Private creditors include public and publicly guaranteed private creditors and private nonguaranteed creditors. Net flows on public and publicly guaranteed debt from private creditors include bonds that are either publicly issued or privately placed; commercial bank loans from private banks and other private financial institutions; and other private credits from manufacturers, exporters and other suppliers of goods, and bank credits covered by a guarantee of an export credit agency. Net flows on private nonguaranteed external debt are external obligations of private debtors that are not guaranteed for repayment by public entities.

Foreign direct investment (FDI) is net direct investment that is made to acquire a lasting management interest (usually 10 percent of voting stock) in an enterprise operating in a country other than that of the investor (defined according to residency). The investor's purpose is to be an effective voice in the management of the enterprise.

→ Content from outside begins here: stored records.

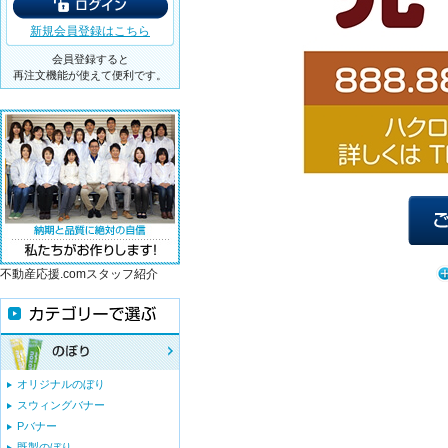
新規会員登録はこちら
会員登録すると
再注文機能が使えて便利です。
不動産応援.comスタッフ紹介
オリジナルのぼり
スウィングバナー
Pバナー
既製のぼり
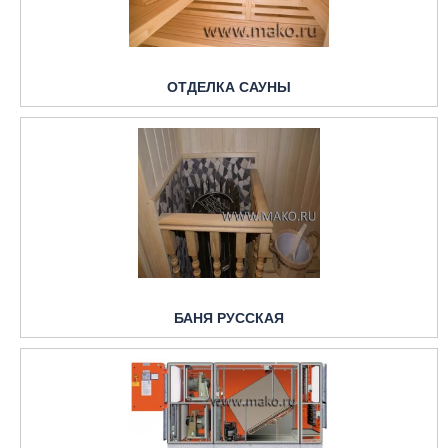
ОТДЕЛКА САУНЫ
БАНЯ РУССКАЯ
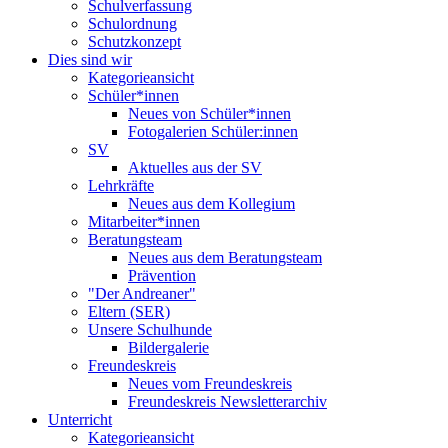
Schulverfassung
Schulordnung
Schutzkonzept
Dies sind wir
Kategorieansicht
Schüler*innen
Neues von Schüler*innen
Fotogalerien Schüler:innen
SV
Aktuelles aus der SV
Lehrkräfte
Neues aus dem Kollegium
Mitarbeiter*innen
Beratungsteam
Neues aus dem Beratungsteam
Prävention
"Der Andreaner"
Eltern (SER)
Unsere Schulhunde
Bildergalerie
Freundeskreis
Neues vom Freundeskreis
Freundeskreis Newsletterarchiv
Unterricht
Kategorieansicht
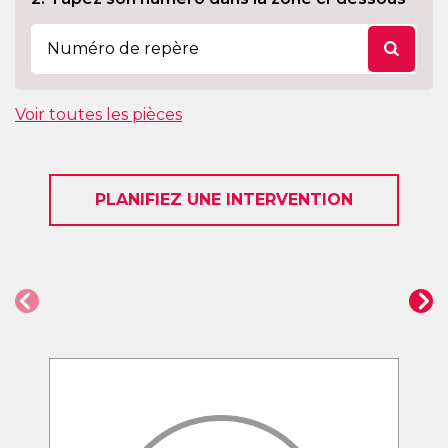
Voir toutes les pièces
PLANIFIEZ UNE INTERVENTION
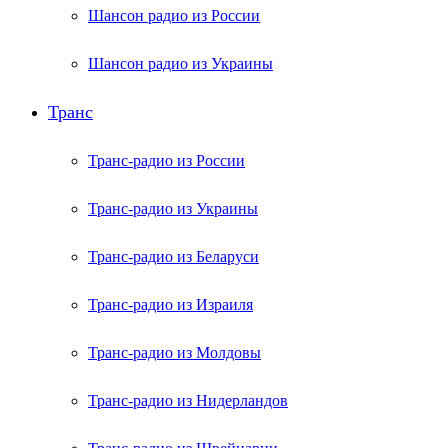
Шансон радио из России
Шансон радио из Украины
Транс
Транс-радио из России
Транс-радио из Украины
Транс-радио из Беларуси
Транс-радио из Израиля
Транс-радио из Молдовы
Транс-радио из Нидерландов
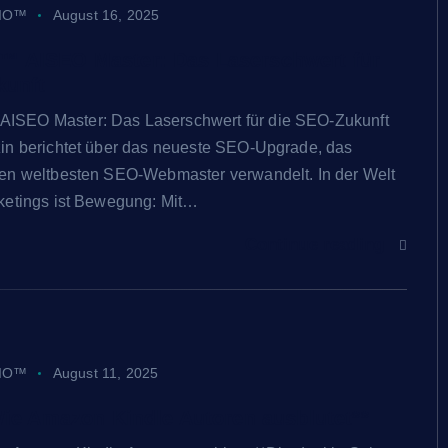
IO™
August 16, 2025
 AISEO Master: Das Laserschwert für
kunft
👑 TIMELINE BLOG
SEO Master: Das Laserschwert für die SEO-Zukunft
in berichtet über das neueste SEO-Upgrade, das
en weltbesten SEO-Webmaster verwandelt. In der Welt
ketings ist Bewegung: Mit…
Continue reading
Facebook-Comment-Plugin ist l
WhatsApp-Button in Planung!
SEOSTUDIO™
März 13, 2025
IO™
August 11, 2025
Wie Amazon Kindle Autoren ausblutet**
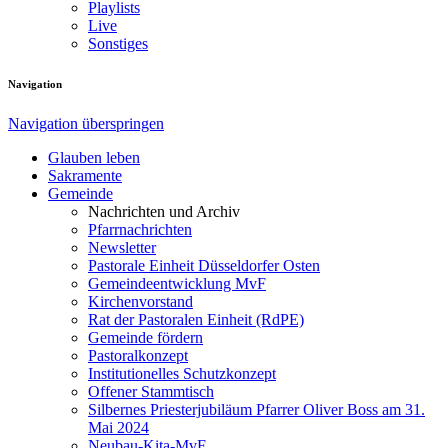
Playlists
Live
Sonstiges
Navigation
Navigation überspringen
Glauben leben
Sakramente
Gemeinde
Nachrichten und Archiv
Pfarrnachrichten
Newsletter
Pastorale Einheit Düsseldorfer Osten
Gemeindeentwicklung MvF
Kirchenvorstand
Rat der Pastoralen Einheit (RdPE)
Gemeinde fördern
Pastoralkonzept
Institutionelles Schutzkonzept
Offener Stammtisch
Silbernes Priesterjubiläum Pfarrer Oliver Boss am 31.
Mai 2024
Neubau-Kita-MvF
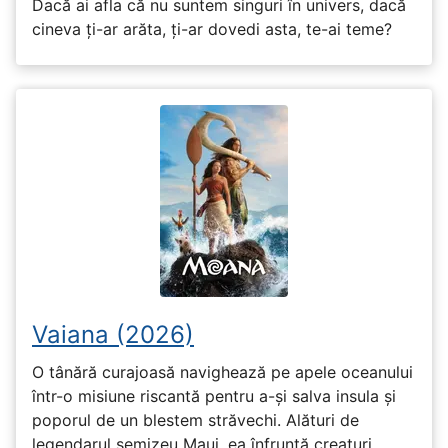
Dacă ai afla că nu suntem singuri în univers, dacă
cineva ți-ar arăta, ți-ar dovedi asta, te-ai teme?
Vaiana (2026)
O tânără curajoasă navighează pe apele oceanului
într-o misiune riscantă pentru a-și salva insula și
poporul de un blestem străvechi. Alături de
legendarul semizeu Maui, ea înfruntă creaturi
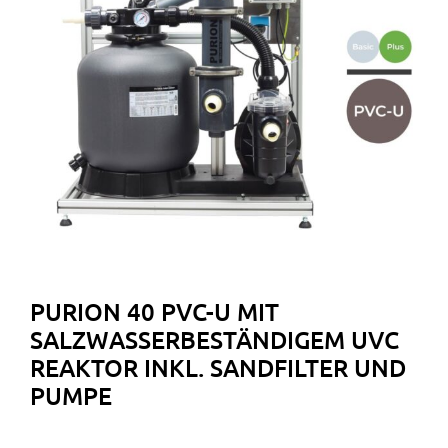
PURION 40 PVC-U MIT
SALZWASSERBESTÄNDIGEM UVC
REAKTOR INKL. SANDFILTER UND
PUMPE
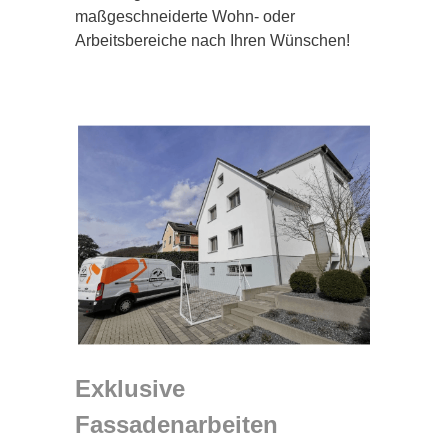
maßgeschneiderte Wohn- oder
Arbeitsbereiche nach Ihren Wünschen!
Exklusive
Fassadenarbeiten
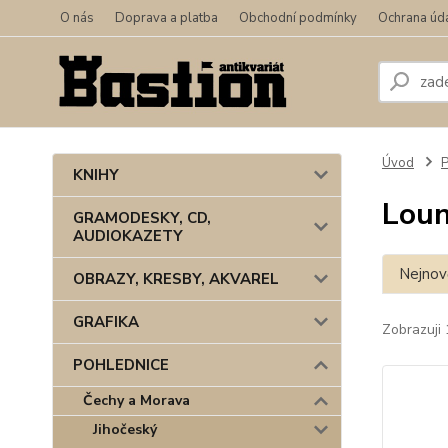
O nás
Doprava a platba
Obchodní podmínky
Ochrana úd
Úvod
KNIHY
Lou
GRAMODESKY, CD,
AUDIOKAZETY
Nejnově
OBRAZY, KRESBY, AKVAREL
GRAFIKA
Zobrazuji 
POHLEDNICE
Čechy a Morava
Jihočeský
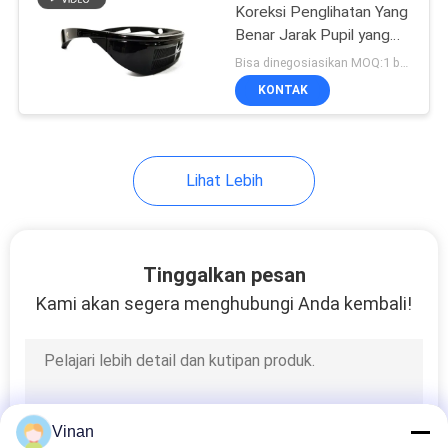
Koreksi Penglihatan Yang
Benar Jarak Pupil yang
Dapat Disesuaikan Untuk
Bisa dinegosiasikan MOQ:1 buah
Medis
KONTAK
Lihat Lebih
Tinggalkan pesan
Kami akan segera menghubungi Anda kembali!
Vinan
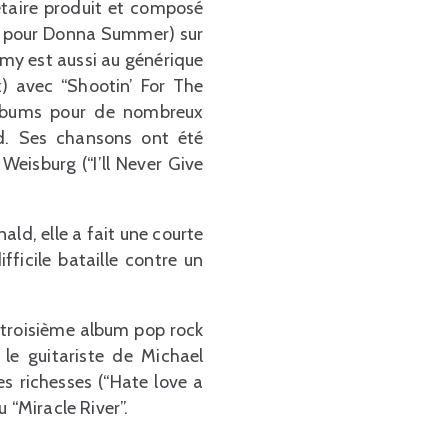
étaire produit et composé
nt pour Donna Summer) sur
 Amy est aussi au générique
) avec “Shootin’ For The
albums pour de nombreux
d. Ses chansons ont été
Weisburg (“I’ll Never Give
d, elle a fait une courte
ficile bataille contre un
 troisième album pop rock
 le guitariste de Michael
s richesses (“Hate love a
 “Miracle River”.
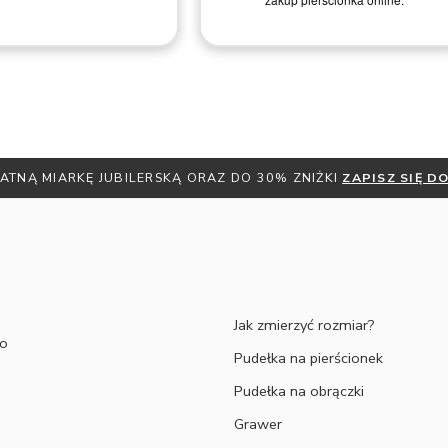
ATNĄ MIARKĘ JUBILERSKĄ ORAZ DO 30% ZNIŻKI
ZAPISZ SIĘ 
Jak zmierzyć rozmiar?
to
Pudełka na pierścionek
Pudełka na obrączki
Grawer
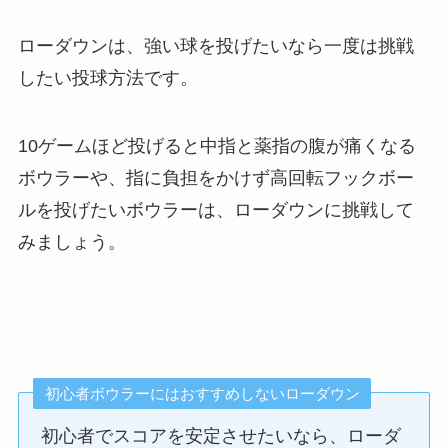
ローダウンは、強い球を投げたいなら一度は挑戦
したい投球方法です。
10ゲームほど投げると中指と薬指の腹が痛くなる
ボウラーや、指に負担をかけず高回転フックボー
ルを投げたいボウラーは、ローダウンに挑戦して
みましょう。
初心者ボウラーにはおすすめしないローダウン
初心者でスコアを安定させたいなら、ローダ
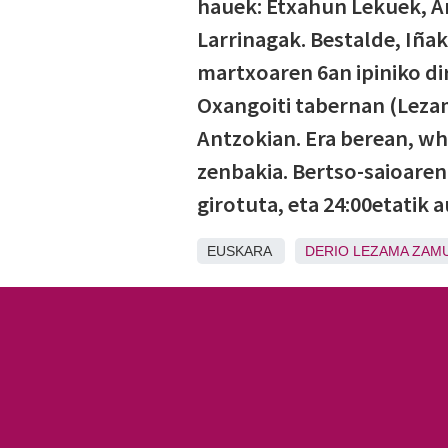
hauek: Etxahun Lekuek, A
Larrinagak. Bestalde, Iñaki
martxoaren 6an ipiniko dir
Oxangoiti tabernan (Leza
Antzokian. Era berean, wh
zenbakia. Bertso-saioaren
girotuta, eta 24:00etatik 
EUSKARA
DERIO
LEZAMA
ZAM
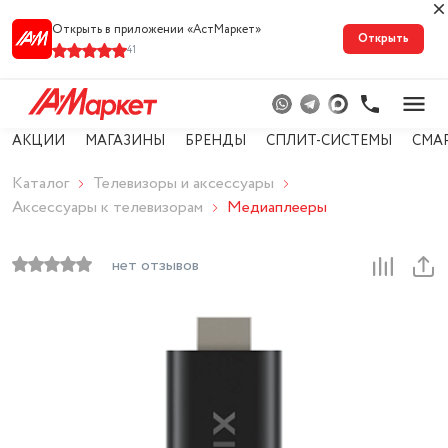
Открыть в приложении «АстМарке‪т‬»
Открыть
41
АКЦИИ
МАГАЗИНЫ
БРЕНДЫ
СПЛИТ-СИСТЕМЫ
СМА
Каталог
Телевизоры и аксессуары
Аксессуары к телевизорам
Медиаплееры
нет отзывов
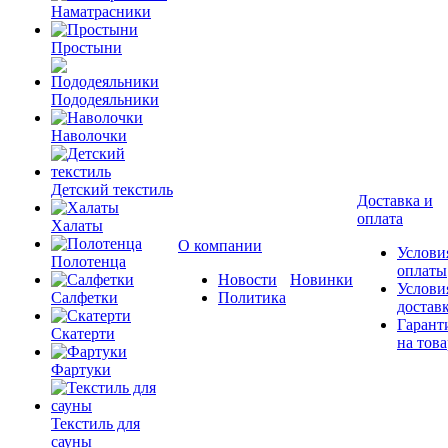
Наматрасники
Простыни
Пододеяльники
Наволочки
Детский текстиль
Доставка и
оплата
Халаты
О компании
Услови
Полотенца
оплаты
Новости
Новинки
Услови
Салфетки
Политика
достав
Гарант
Скатерти
на това
Фартуки
Текстиль для
сауны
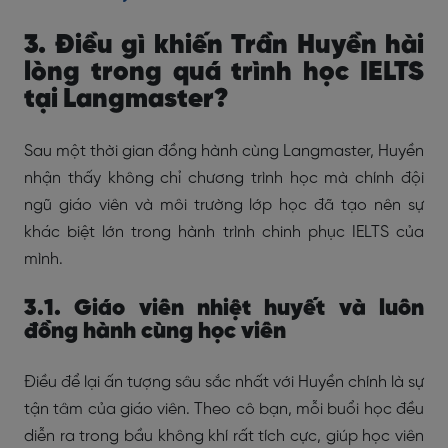
3. Điều gì khiến Trần Huyền hài
lòng trong quá trình học IELTS
tại Langmaster?
Sau một thời gian đồng hành cùng Langmaster, Huyền
nhận thấy không chỉ chương trình học mà chính đội
ngũ giáo viên và môi trường lớp học đã tạo nên sự
khác biệt lớn trong hành trình chinh phục IELTS của
mình.
3.1. Giáo viên nhiệt huyết và luôn
đồng hành cùng học viên
Điều để lại ấn tượng sâu sắc nhất với Huyền chính là sự
tận tâm của giáo viên. Theo cô bạn, mỗi buổi học đều
diễn ra trong bầu không khí rất tích cực, giúp học viên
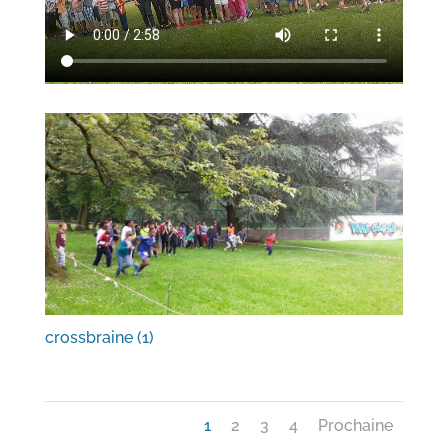
crossbraine (1)
1
2
3
4
Prochaine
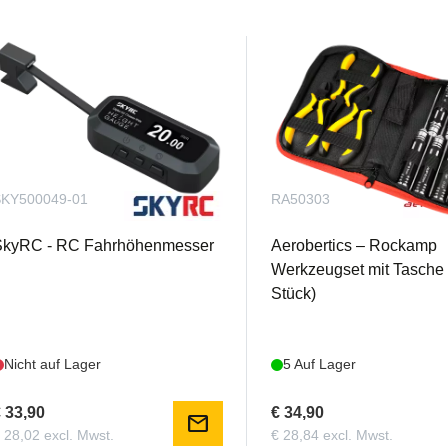
KY500049-01
RA50303
SkyRC - RC Fahrhöhenmesser
Aerobertics – Rockamp
Werkzeugset mit Tasche
Stück)
Nicht auf Lager
5 Auf Lager
 33,90
€ 34,90
mail
 28,02 excl. Mwst.
€ 28,84 excl. Mwst.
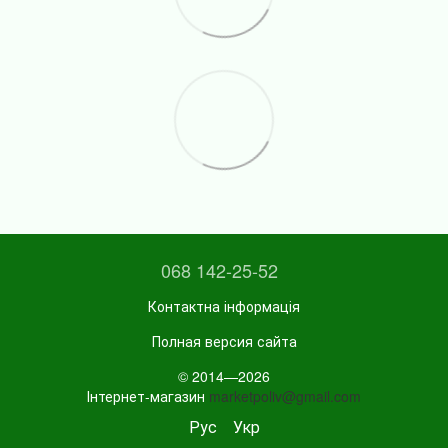
068 142-25-52
Контактна інформація
Полная версия сайта
© 2014—2026
Інтернет-магазин
marketpoliv@gmail.com
Рус
Укр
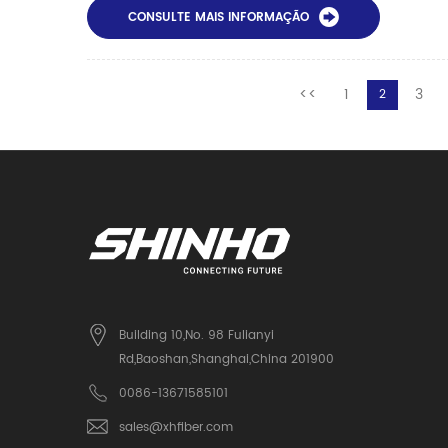
CONSULTE MAIS INFORMAÇÃO
<<
1
3
2
Building 10,No. 98 Fulianyi
Rd,Baoshan,Shanghai,China 201900
0086-13671585101
sales@xhfiber.com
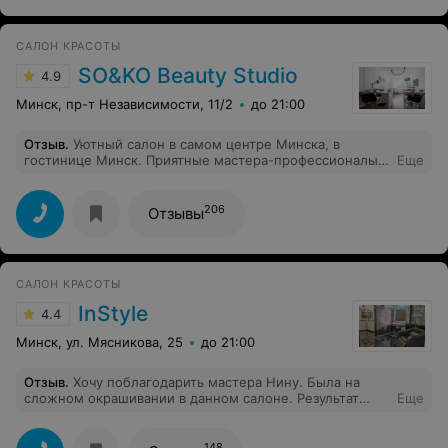
САЛОН КРАСОТЫ
SO&KO Beauty Studio
4.9
Минск, пр-т Независимости, 11/2
до 21:00
Отзыв
.
Уютный салон в самом центре Минска, в
гостинице Минск. Приятные мастера-профессионалы,
Еще
качественное обслуживание, все супер.
206
Отзывы
САЛОН КРАСОТЫ
InStyle
4.4
Минск, ул. Мясникова, 25
до 21:00
Отзыв
.
Хочу поблагодарить мастера Нину. Была на
сложном окрашивании в данном салоне. Результат
Еще
превзошёл все мои ожидания. Мастер очень
профессионально работала, все четко,
проконсультировала по домашнему уходу. Я безумно
148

FDI is the sum of net equity capital, net reinvestment of earnings, net other long-term capital, and net short-term capital as shown in the balance of payments.

Portfolio equity is the sum of country funds, depository receipts (American or global), and direct purchases of shares by foreign investors.

World Bank program:

Commitments are the sum of new commitments on public and publicly guaranteed loans from the International Bank for Reconstruction and Development (IBRD) and the International Development Association (IDA). Commitments are the total amount of loans for which contracts were signed in the year specified.

Disbursements are the sum of the drawings on public and publicly guaranteed debt, committed during the year, from the International Bank for Reconstruction and Development (IBRD) and the International Development Association (IDA).

Principal repayments are the sum of principal repaid on public and publicly guaranteed debt outstanding from the International Bank for Reconstruction and Development (IBRD) and the International Development Association (IDA).

Net flows are the sum of net flows on public and publicly guaranteed debt outstanding from the International Bank for Reconstruction and Development (IBRD) and the International Development Association (IDA). Net flows (or net lending or net disbursements) are disbursements minus principal repayments.

Interest payments are the sum of the interest paid on the public and publicly guaranteed debt outstanding from the International Bank for Reconstruction and Development (IBRD) and the International Development Association (IDA). Interest payments are actual amounts of interest paid in foreign currency, goods, or services in the year specified.

Net transfers are the sum of net transfers on public and publicly guaranteed debt outstanding from the International Bank for Reconstruction and Development (IBRD) and the International Development Association (IDA). Net transfers are net flows minus interest payments (or disbursements minus total debt service payments).